- **Assignment**: Across all the records below, count the lines that hold "elements". State only that figure.

========================

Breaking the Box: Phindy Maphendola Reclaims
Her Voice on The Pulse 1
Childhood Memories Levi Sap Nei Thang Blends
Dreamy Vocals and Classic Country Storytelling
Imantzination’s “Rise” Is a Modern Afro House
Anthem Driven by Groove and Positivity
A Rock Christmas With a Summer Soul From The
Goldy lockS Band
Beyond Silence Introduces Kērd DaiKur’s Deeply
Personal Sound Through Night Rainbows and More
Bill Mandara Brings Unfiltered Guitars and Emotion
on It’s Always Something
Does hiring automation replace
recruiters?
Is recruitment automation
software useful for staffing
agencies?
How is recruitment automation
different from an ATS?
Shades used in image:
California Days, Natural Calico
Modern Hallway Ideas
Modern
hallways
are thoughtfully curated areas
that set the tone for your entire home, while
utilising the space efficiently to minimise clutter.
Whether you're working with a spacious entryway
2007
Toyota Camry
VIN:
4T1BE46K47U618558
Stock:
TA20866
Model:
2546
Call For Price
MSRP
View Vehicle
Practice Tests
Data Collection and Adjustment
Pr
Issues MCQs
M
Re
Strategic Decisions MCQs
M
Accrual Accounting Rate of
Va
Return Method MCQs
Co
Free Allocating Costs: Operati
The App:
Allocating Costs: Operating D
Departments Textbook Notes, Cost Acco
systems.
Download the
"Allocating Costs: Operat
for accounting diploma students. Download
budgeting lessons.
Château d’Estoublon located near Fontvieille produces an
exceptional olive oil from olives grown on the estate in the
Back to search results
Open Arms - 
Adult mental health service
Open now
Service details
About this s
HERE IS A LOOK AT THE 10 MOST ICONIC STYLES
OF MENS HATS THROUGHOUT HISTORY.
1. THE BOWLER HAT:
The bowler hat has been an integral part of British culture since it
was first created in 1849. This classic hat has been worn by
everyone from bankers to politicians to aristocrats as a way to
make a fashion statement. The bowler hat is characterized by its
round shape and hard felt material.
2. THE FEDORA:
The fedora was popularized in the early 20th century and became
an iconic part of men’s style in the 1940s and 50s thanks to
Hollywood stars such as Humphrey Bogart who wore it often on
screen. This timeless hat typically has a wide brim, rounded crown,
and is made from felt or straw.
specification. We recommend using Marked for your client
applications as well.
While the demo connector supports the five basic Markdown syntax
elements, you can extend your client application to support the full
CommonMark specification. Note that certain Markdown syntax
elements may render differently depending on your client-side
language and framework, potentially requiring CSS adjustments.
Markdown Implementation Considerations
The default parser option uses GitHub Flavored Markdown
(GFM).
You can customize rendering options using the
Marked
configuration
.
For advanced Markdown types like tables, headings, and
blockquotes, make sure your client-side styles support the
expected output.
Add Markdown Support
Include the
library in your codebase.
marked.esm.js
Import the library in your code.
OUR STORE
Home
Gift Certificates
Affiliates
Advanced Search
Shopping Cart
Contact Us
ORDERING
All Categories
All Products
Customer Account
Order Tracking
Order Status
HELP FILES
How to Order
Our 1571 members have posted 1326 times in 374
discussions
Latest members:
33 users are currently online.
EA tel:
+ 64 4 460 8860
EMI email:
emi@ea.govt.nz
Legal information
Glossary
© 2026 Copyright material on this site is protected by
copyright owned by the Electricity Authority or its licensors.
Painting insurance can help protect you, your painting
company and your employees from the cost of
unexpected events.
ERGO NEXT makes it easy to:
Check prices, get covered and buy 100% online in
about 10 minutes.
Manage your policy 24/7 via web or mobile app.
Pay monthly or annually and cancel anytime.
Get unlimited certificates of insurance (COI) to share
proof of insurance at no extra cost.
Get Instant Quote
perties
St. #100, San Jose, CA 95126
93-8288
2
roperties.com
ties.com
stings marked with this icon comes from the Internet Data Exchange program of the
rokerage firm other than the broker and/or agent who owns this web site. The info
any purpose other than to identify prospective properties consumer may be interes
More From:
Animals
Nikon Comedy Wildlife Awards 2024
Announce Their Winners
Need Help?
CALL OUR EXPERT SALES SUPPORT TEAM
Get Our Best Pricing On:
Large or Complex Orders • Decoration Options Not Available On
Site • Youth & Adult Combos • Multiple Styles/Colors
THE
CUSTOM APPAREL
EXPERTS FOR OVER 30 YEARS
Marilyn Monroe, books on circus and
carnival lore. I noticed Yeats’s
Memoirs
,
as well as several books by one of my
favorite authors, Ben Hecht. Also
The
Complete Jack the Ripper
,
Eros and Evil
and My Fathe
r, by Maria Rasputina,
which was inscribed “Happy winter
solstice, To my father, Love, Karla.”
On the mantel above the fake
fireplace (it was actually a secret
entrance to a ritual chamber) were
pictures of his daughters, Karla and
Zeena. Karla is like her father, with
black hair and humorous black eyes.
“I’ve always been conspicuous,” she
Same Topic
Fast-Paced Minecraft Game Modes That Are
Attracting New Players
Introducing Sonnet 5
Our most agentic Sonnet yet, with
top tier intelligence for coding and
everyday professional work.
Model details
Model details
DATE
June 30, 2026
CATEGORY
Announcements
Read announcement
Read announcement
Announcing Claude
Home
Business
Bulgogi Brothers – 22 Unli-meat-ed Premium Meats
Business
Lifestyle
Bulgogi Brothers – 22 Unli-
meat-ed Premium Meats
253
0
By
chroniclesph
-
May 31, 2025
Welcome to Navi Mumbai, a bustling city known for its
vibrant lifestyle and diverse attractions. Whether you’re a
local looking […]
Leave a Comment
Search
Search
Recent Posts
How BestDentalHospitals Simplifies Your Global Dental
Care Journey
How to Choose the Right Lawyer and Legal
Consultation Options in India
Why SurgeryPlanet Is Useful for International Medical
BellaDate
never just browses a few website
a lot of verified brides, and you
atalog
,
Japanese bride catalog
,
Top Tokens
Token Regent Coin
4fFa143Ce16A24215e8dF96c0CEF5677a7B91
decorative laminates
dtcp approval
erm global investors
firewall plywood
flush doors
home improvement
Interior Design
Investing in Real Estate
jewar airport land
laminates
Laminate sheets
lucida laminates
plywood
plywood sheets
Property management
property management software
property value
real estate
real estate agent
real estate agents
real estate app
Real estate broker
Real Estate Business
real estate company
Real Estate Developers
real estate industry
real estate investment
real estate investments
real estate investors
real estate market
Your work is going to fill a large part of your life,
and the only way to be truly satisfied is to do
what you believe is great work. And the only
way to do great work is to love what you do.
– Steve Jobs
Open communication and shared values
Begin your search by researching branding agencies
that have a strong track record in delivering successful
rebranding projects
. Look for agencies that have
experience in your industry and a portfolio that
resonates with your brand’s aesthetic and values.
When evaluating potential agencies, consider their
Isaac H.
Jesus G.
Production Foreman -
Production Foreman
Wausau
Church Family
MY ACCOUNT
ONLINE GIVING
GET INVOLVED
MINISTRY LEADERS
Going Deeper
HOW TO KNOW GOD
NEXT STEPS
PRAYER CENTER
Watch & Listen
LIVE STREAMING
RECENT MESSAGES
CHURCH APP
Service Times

========================

- **Solution to the exercise**: 2